Transferred Nuclear Overhauser Enhancement (NOE) and Rotating‐Frame NOE Experiments Reflect the Size of the Bound Segment of the Forssman Pentasaccharide in the Binding Site of Dolichos Biflorus Lectin

A complex between the Forssman pentasaccharide α‐D‐GalNAc‐(1→3)‐β‐D‐GalNAc‐(1→3)‐α‐D‐Gal‐(1→4)‐β‐D‐Gal‐(1→4)‐D‐Glc and the seed lectin from Dolichos biflorus was studied using transfer‐NOESY and transfer rotating frame NOE spectroscopy (ROESY) experiments. The evolution of transferred NOEs and ROEs as a function of the pentasaccharide/lectin ratio was different for the non‐reducing disaccharide moiety α‐D‐GalNAc‐(1→3)‐β‐D‐GalNAc compared to the rest of the molecule, which reflects distinct relaxation properties and effects of exchange broadening of the corresponding ligand resonances. Significantly, several intermolecular transferred NOEs were observed between protons of the non‐reducing disaccharide moiety α‐D‐GalNAc‐(1→3)‐β‐D‐GalNAc and aliphatic as well as aromatic amino acid side chain protons in the binding pocket of the lectin.

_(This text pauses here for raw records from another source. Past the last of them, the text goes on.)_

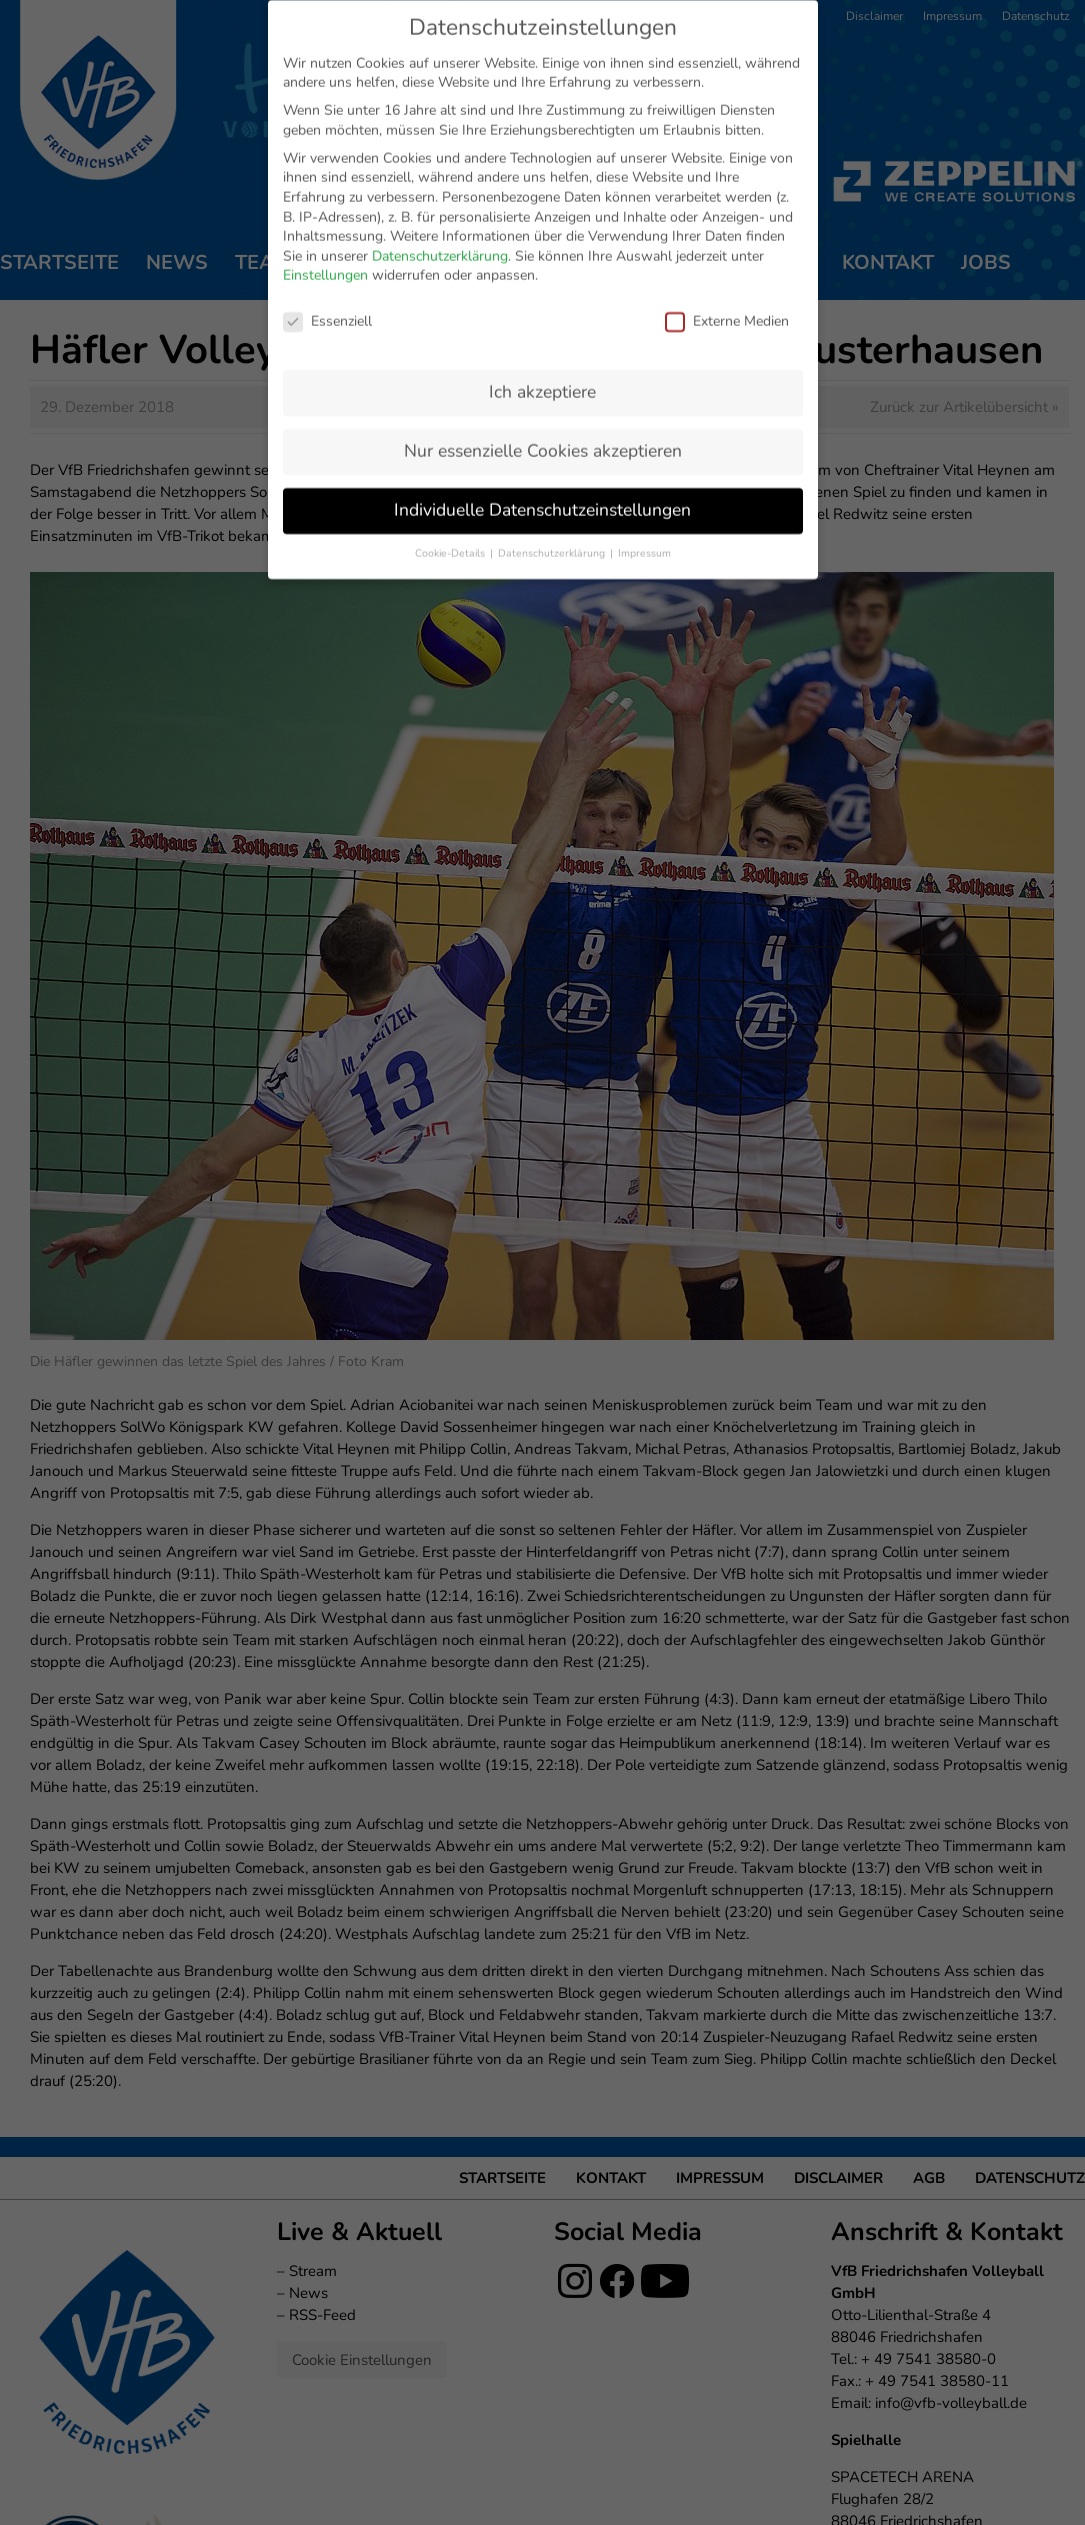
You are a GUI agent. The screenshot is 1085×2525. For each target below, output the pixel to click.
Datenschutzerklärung (440, 160)
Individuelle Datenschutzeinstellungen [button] (542, 414)
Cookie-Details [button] (451, 457)
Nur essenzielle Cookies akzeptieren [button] (543, 355)
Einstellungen (325, 179)
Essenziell (327, 225)
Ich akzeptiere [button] (542, 296)
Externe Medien (727, 225)
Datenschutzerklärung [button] (553, 457)
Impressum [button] (644, 457)
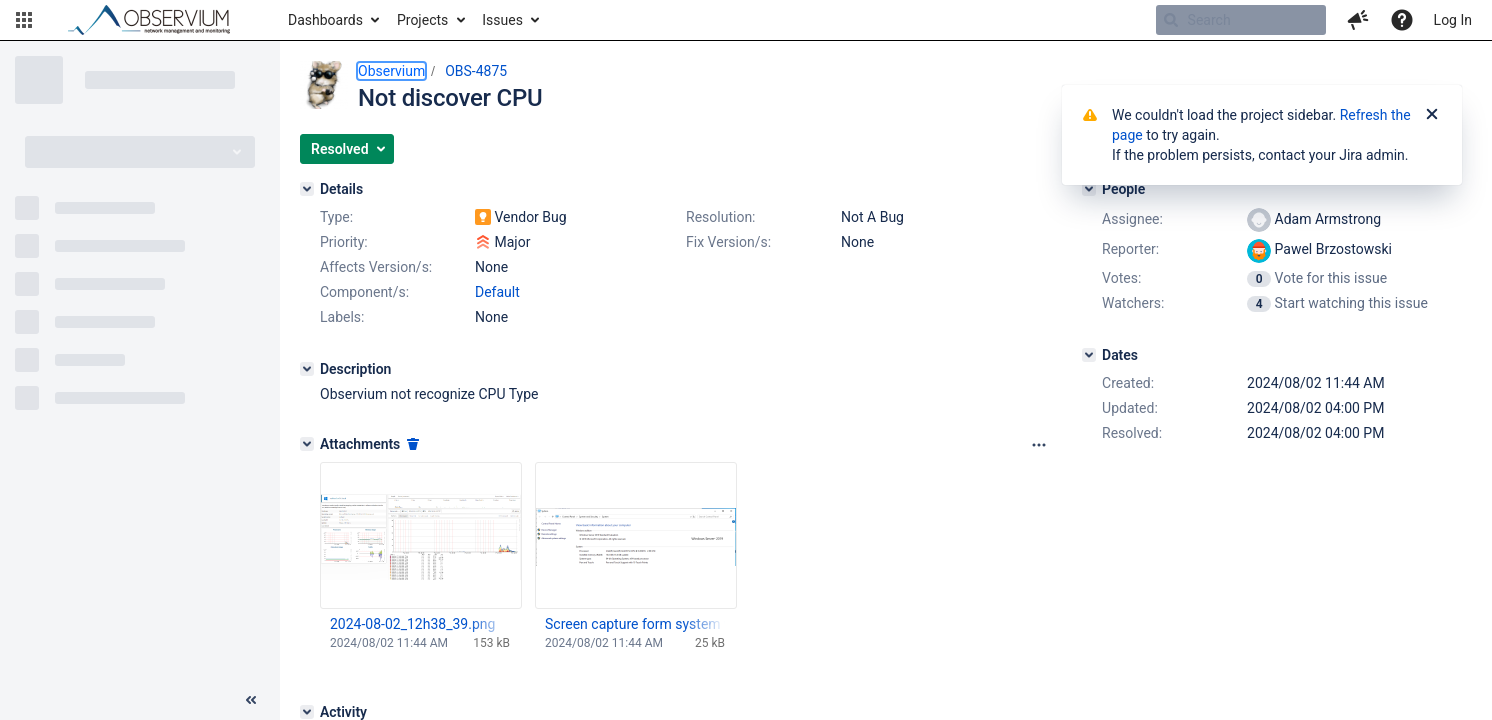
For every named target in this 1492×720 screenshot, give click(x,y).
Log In (1453, 20)
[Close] (1432, 115)
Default (497, 292)
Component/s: (364, 292)
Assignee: (1132, 219)
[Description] (307, 369)
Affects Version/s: (376, 267)
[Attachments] (307, 444)
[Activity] (307, 712)
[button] (24, 20)
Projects (422, 20)
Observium (391, 71)
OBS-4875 (476, 71)
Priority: (344, 242)
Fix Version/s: (728, 242)
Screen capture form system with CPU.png (635, 624)
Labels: (342, 317)
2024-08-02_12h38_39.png (412, 624)
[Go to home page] (158, 20)
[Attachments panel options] (1039, 445)
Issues (502, 20)
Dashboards (325, 20)
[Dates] (1089, 355)
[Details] (307, 189)
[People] (1089, 189)
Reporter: (1130, 249)
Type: (336, 217)
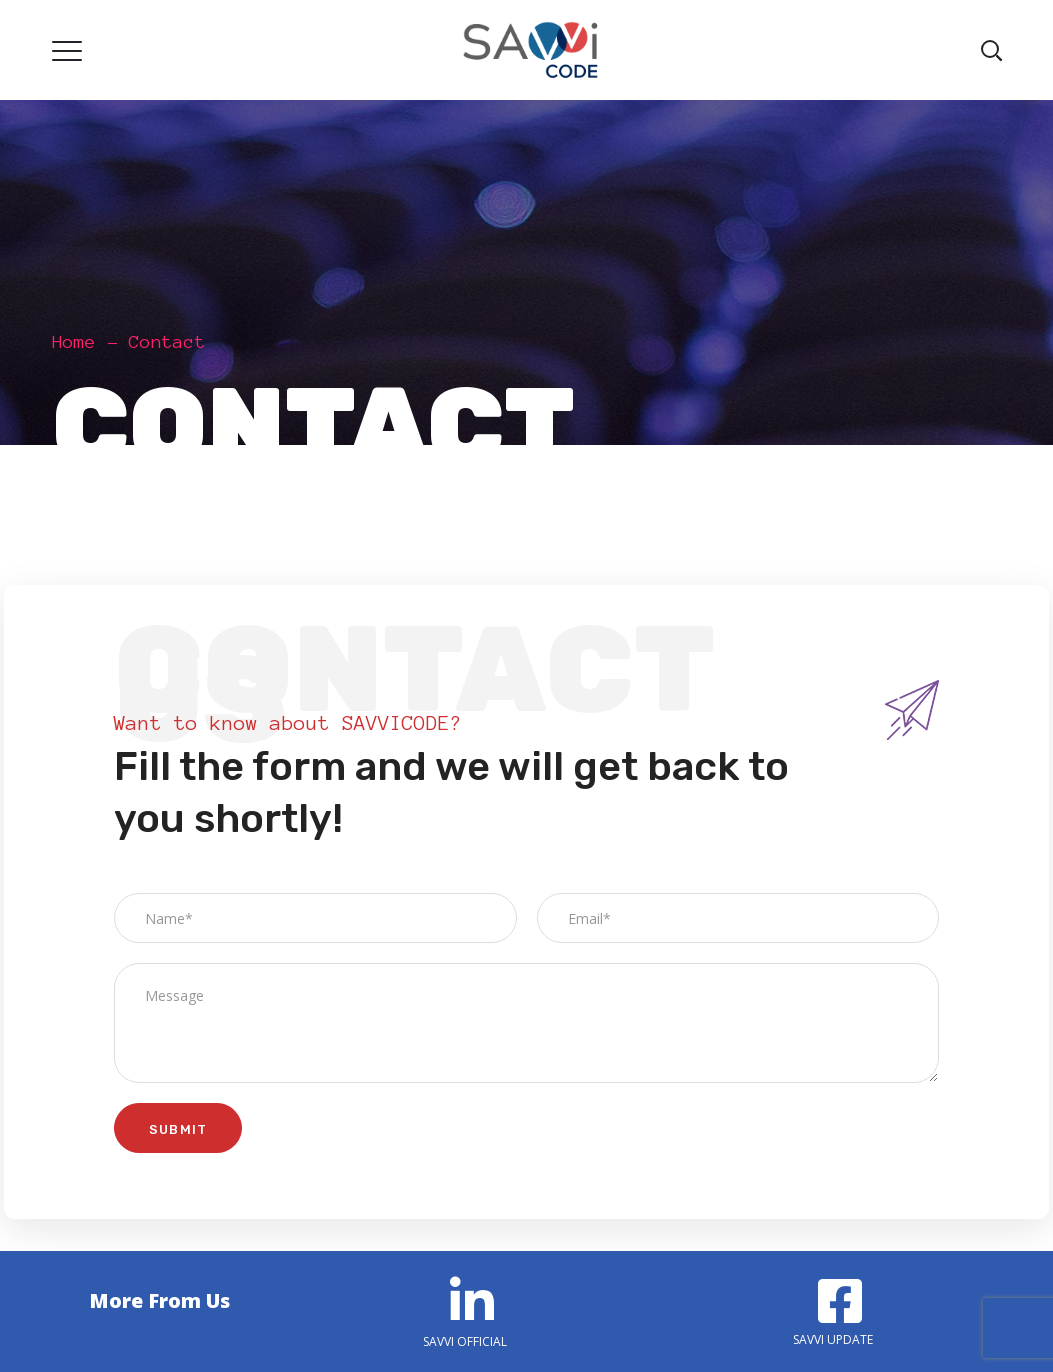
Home (74, 342)
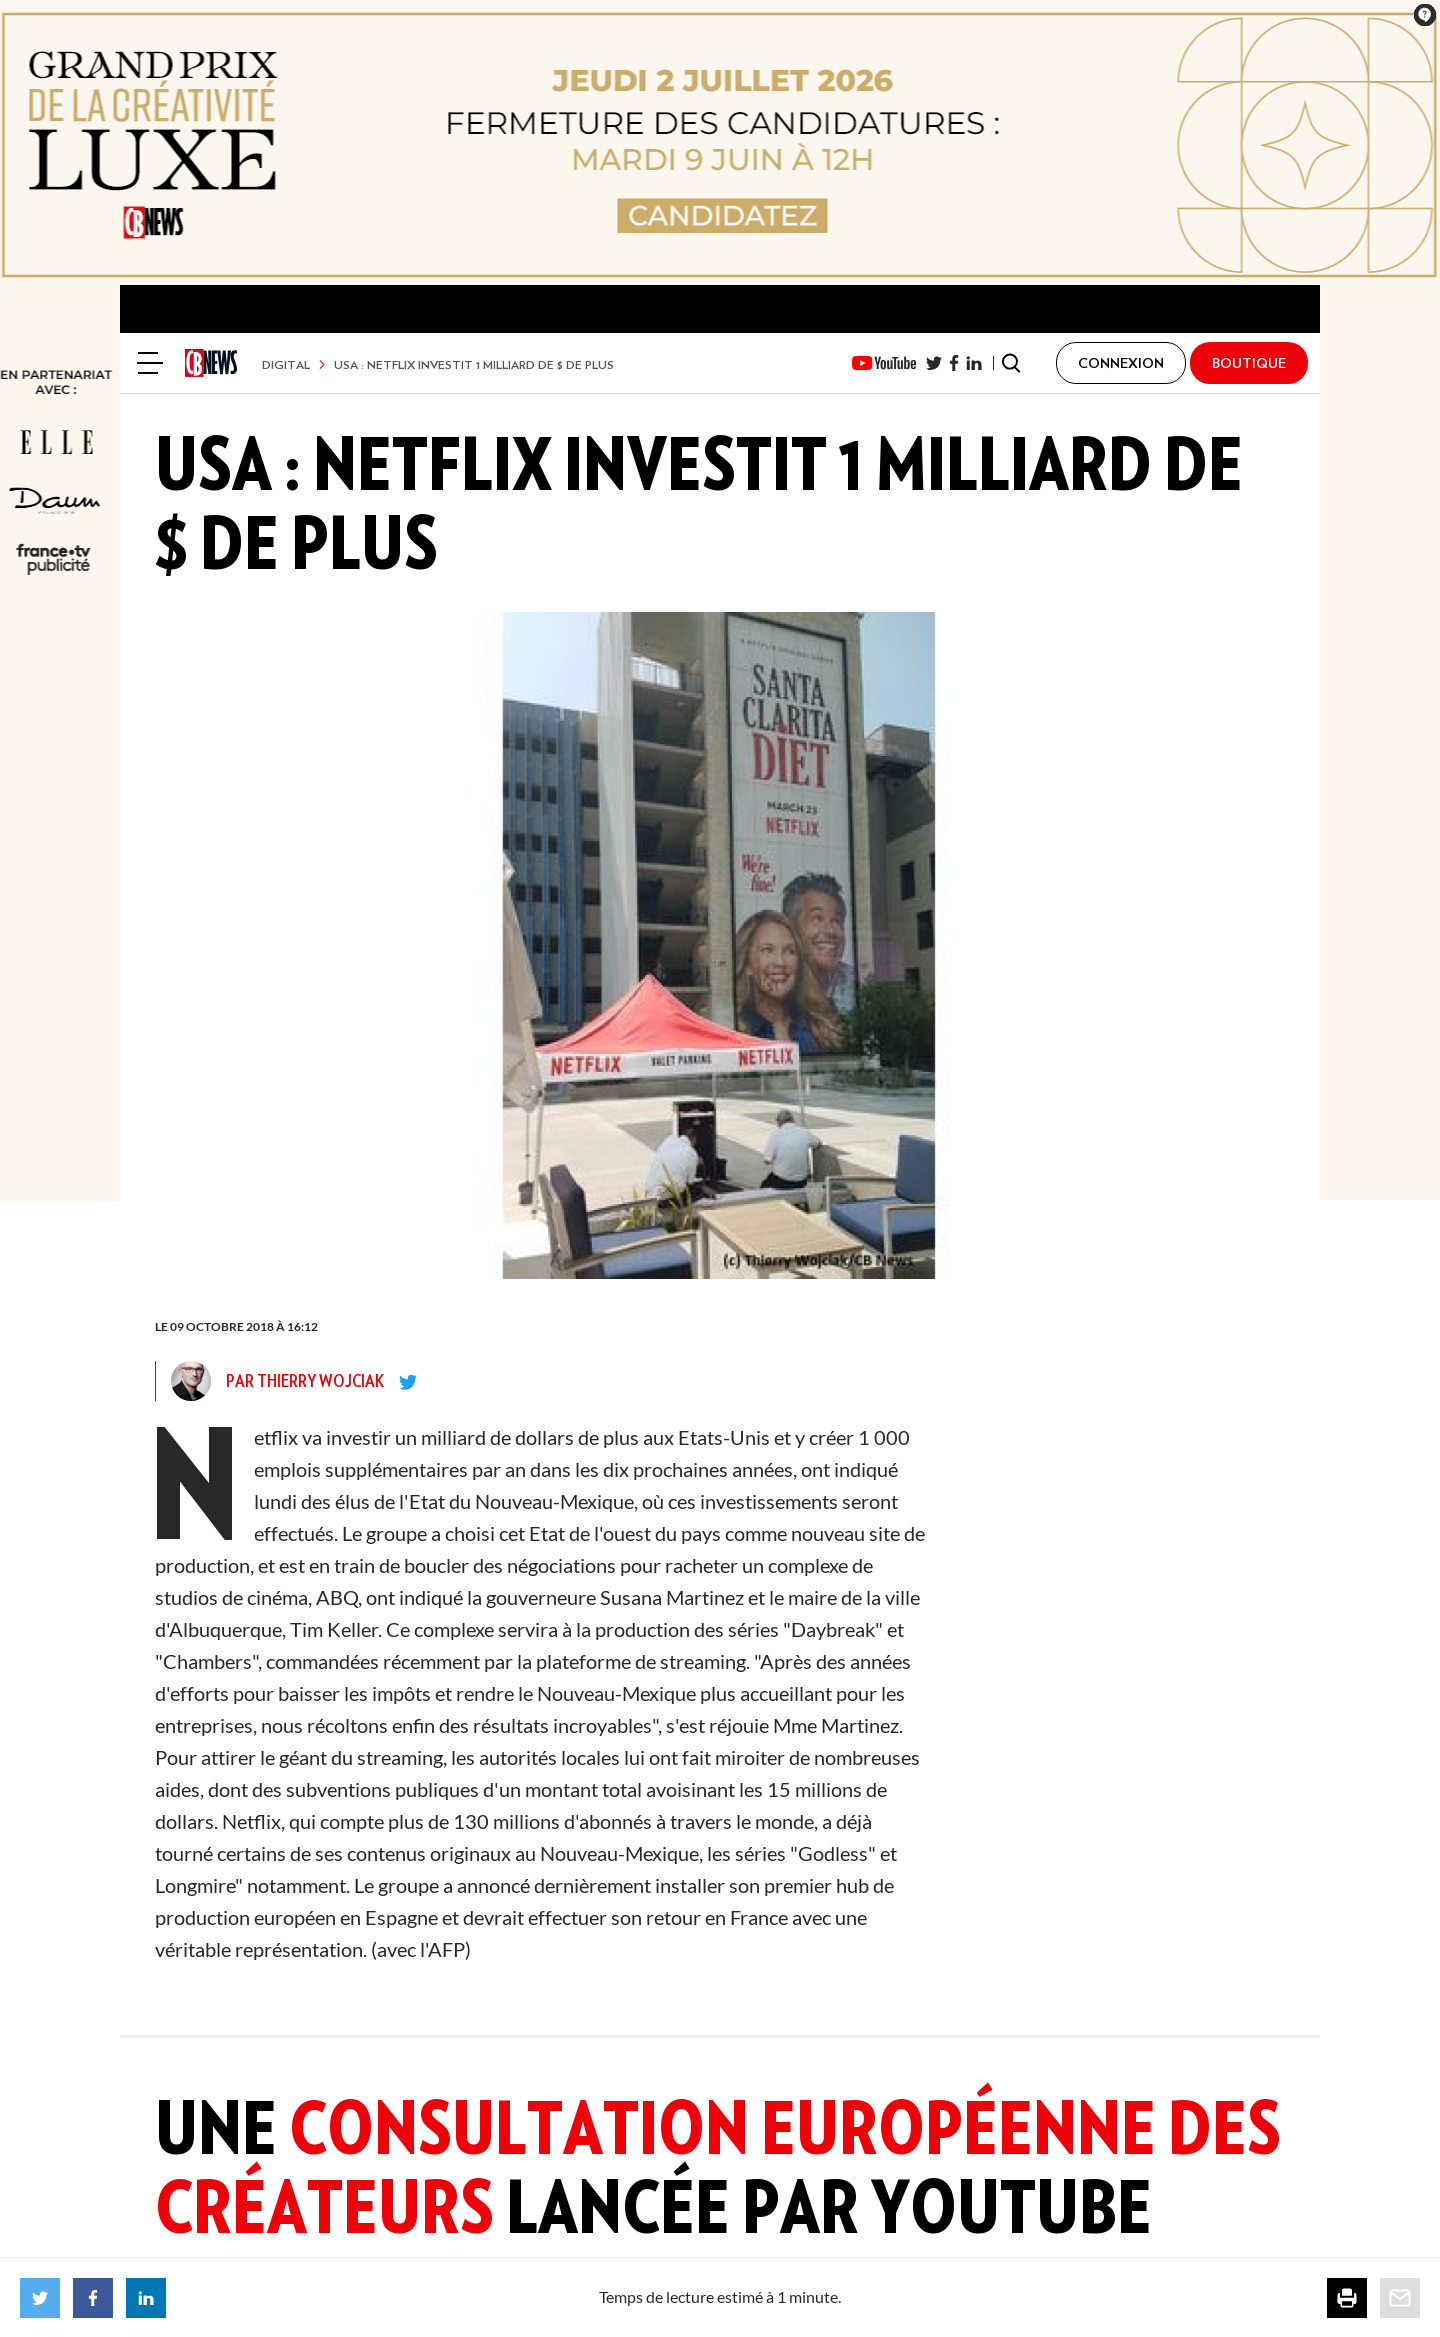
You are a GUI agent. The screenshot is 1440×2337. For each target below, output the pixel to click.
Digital (286, 364)
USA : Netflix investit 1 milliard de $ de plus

It is concluded that the non‐reducing disaccharide fragment is buried in the lectin‐binding pocket, whereas the reducing trisaccharide portion α‐D‐Gal‐(1→4)‐β‐D‐Gal‐(1→4)‐D‐Glc has no immediate contacts with the protein. The experimental transfer NOE data were qualitatively compared to theoretical proton‐proton distances from a model that was based on a previous homology modeling study of a complex between the disaccharide fragment α‐D‐GalNAc‐(1→3)‐β‐D‐GalNAc and D. biflorus lectin. It was found that all intermolecular transferred NOEs matched short interatomic distances between ligand protons and aliphatic or aromatic amino acid side chain protons predicted by the theoretical model.